Dry Surface Biofilms vs. Hydrated Biofilms
Dry surface biofilms (DSB) are particularly challenging. Studies have shown that biocides such as benzalkonium chloride, peracetic acid, NaDCC, and sodium hypochlorite, combined with wiping, can significantly reduce the presence of DSB. However, only NaDCC and peracetic acid have been effective in not only reducing DSB but also preventing their cross-transmission to other surfaces.
Hydrated biofilms, commonly found in areas like sinks and drains, are also problematic. Laboratory studies replicating drain biofilms from healthcare settings revealed that biocides like NaDCC, peracetic acid, and sodium hypochlorite can achieve varying reduction levels.
Key Insights
- Prevalence: Biofilms, in both hydrated and dry forms, are widespread in healthcare settings.
- Necessity of Control: Effective biofilm control is essential, and strategies must be tailored to the specific type of biofilm.
- Education: Educating healthcare stakeholders, including infection control professionals, about biofilms is critical. Proper knowledge ensures the correct use of disinfectants and adherence to infection prevention programs.
Interesting Facts About Biofilms
- Biofilms are associated with chronic wounds, urinary catheter infections, and pneumonia and can even be found on medical devices.
- An estimated 65-80% of all bacterial and chronic infections are linked to biofilms.
- Up to 90% of sampled surfaces in healthcare environments may harbour dry surface biofilms.
Biofilms fundamentally alter our approach to cleaning and disinfection in healthcare settings. Their resistance to conventional disinfection methods necessitates ongoing research and education. By implementing targeted strategies to manage both hydrated and dry surface biofilms, healthcare facilities can significantly reduce the risk of hospital-acquired infections, ultimately leading to better patient outcomes and safer healthcare environments.
Klorkleen 2 (KK2)
Sodium dichloroisocyanurate (NaDCC) is an effective disinfectant widely used in various applications, including water treatment and surface disinfection. Its ability to penetrate biofilms—a structured community of microorganisms enclosed within a self-produced polymeric matrix—stems from several mechanisms:
Oxidative Action:
NaDCC releases hypochlorous acid (HOCl) in aqueous solutions, which is a powerful oxidizing agent. HOCl can oxidize and break down the extracellular polymeric substances (EPS) that protect and hold the biofilm together. This disruption of the EPS matrix allows NaDCC to penetrate deeper into the biofilm.
Chlorine Penetration:
The chlorine released from NaDCC can diffuse through the biofilm matrix. While the EPS can offer some resistance to penetration, the small molecular size and high reactivity of chlorine species enable them to reach the microbial cells within the biofilm.
pH Modulation:
NaDCC solutions can cause local changes in pH within the biofilm. These changes can enhance chlorine’s antimicrobial activity and increase the biofilm’s susceptibility to oxidative damage.
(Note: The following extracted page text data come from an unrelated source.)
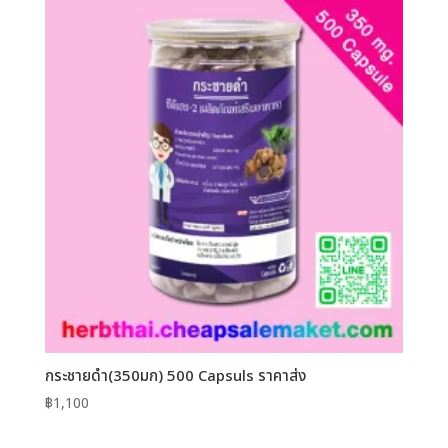
กระชายดำ(350มก) 500 Capsuls ราคาส่ง
฿
1,100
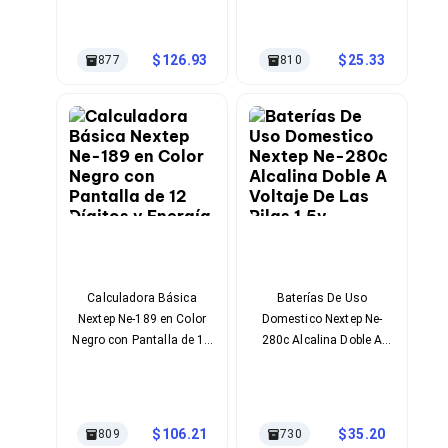
Energía
Cuerpo Plástico, Acero
Bluetooth
Inoxidable Color Azul
Adaptadores Video
Claro
Adaptadores Video DisplayPort
126.93
25.33
877
810
Divisores de Video
Adaptadores Video HDMI
Extensores y Receptores de Vídeo
Adaptadores Video DVI
Adaptadores Video VGA / HD15
Repetidores USB
Adaptadores Audio
Adaptadores Audio AUX
Adaptadores Audio USB
Dispositivos de Entrada
Mouse
Mousepads
Calculadora Básica
Baterías De Uso
Teclados
Nextep Ne-189 en Color
Domestico Nextep Ne-
Teclados Numéricos
Negro con Pantalla de 12
280c Alcalina Doble A
Controles de Juego para PC
Dígitos y Energía Solar
Voltaje De Las Pilas 1.5v
Servidores
más Batería
Paquete Con 4 Pieza(S)
Accesorios para Servidores
Color De Las Baterías
Racks y Gabinetes
Gris, Azul
Charolas para Racks y Gabinetes
106.21
35.20
809
730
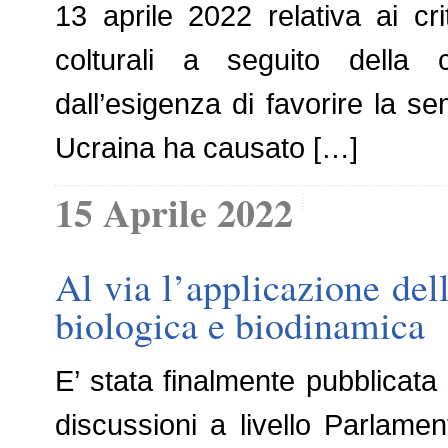
13 aprile 2022 relativa ai cri
colturali a seguito della 
dall’esigenza di favorire la sem
Ucraina ha causato […]
15 Aprile 2022
Al via l’applicazione del
biologica e biodinamica
E’ stata finalmente pubblicata 
discussioni a livello Parlamen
Contact Time and Concentration:
Prolonged contact time and higher concentrations of NaDCC improve its ability to penetrate and disrupt biofilms. The effectiveness depends on maintaining an adequate concentration of active chlorine for sufficient duration to affect the biofilm structure and the embedded microorganisms.
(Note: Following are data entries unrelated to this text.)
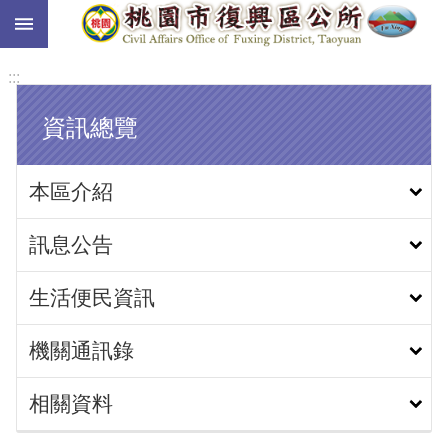
:::
跳到主要內容區塊
:::
資訊總覽
本區介紹
訊息公告
生活便民資訊
機關通訊錄
相關資料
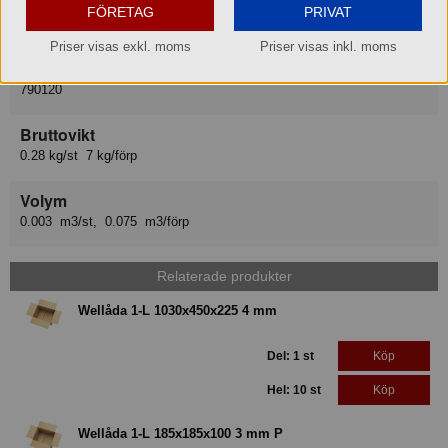
Leverantör
FÖRETAG
PRIVAT
Packoplock Scandinavia AB
Priser visas exkl. moms
Priser visas inkl. moms
Lev art nr
790120
Bruttovikt
0.28 kg/st 7 kg/förp
Volym
0.003 m3/st, 0.075 m3/förp
Relaterade produkter
Wellåda 1-L 1030x450x225 4 mm
Del: 1 st
Köp
Hel: 10 st
Köp
Wellåda 1-L 185x185x100 3 mm P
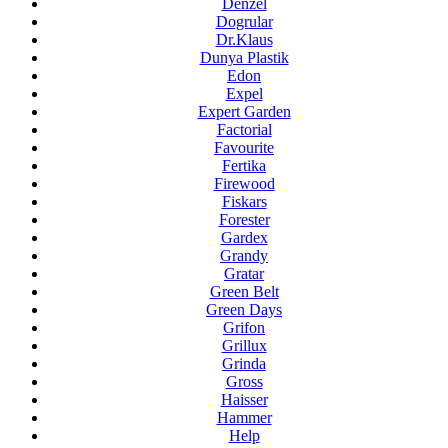
Denzel
Dogrular
Dr.Klaus
Dunya Plastik
Edon
Expel
Expert Garden
Factorial
Favourite
Fertika
Firewood
Fiskars
Forester
Gardex
Grandy
Gratar
Green Belt
Green Days
Grifon
Grillux
Grinda
Gross
Haisser
Hammer
Help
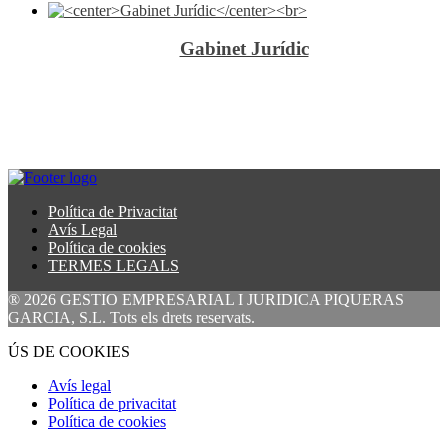
Gabinet Jurídic
Política de Privacitat
Avís Legal
Política de cookies
TERMES LEGALS
® 2026 GESTIO EMPRESARIAL I JURIDICA PIQUERAS
GARCIA, S.L. Tots els drets reservats.
ÚS DE COOKIES
Avís legal
Política de privacitat
Política de cookies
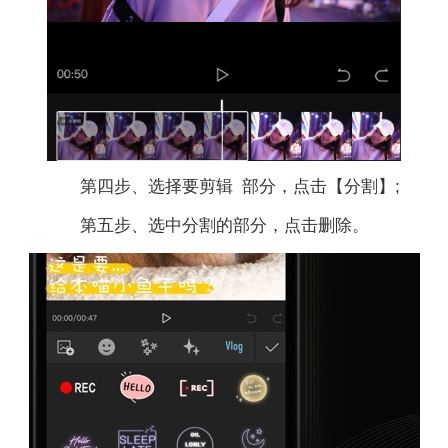
第四步、选择要剪辑 部分，点击【分割】;
第五步、选中分割的部分，点击删除。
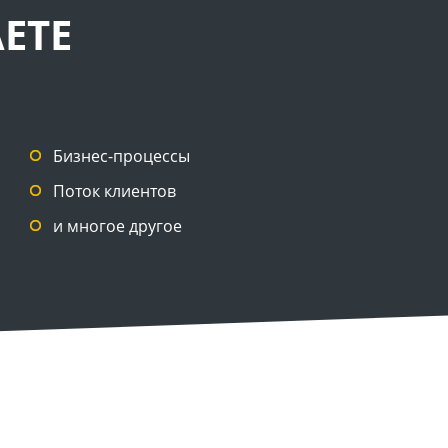
ЕТЕ
Бизнес-процессы
Поток клиентов
и многое другое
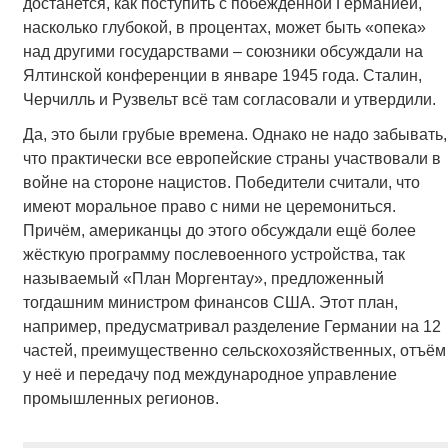
достанется, как поступить с побеждённой Германией,
насколько глубокой, в процентах, может быть «опека»
над другими государствами – союзники обсуждали на
Ялтинской конференции в январе 1945 года. Сталин,
Черчилль и Рузвельт всё там согласовали и утвердили.
Да, это были грубые времена. Однако не надо забывать,
что практически все европейские страны участвовали в
войне на стороне нацистов. Победители считали, что
имеют моральное право с ними не церемониться.
Причём, американцы до этого обсуждали ещё более
жёсткую программу послевоенного устройства, так
называемый «План Моргентау», предложенный
тогдашним министром финансов США. Этот план,
например, предусматривал разделение Германии на 12
частей, преимущественно сельскохозяйственных, отъём
у неё и передачу под международное управление
промышленных регионов.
NaDCC’s penetration and efficacy against biofilms can be enhanced when combined with mechanical cleaning or other disinfectants. Mechanical actions can disrupt the biofilm structure, making it easier for NaDCC to infiltrate and exert its biocidal effects.
Effective biofilm control often requires combining chemical disinfection with physical cleaning methods to achieve comprehensive biofilm removal.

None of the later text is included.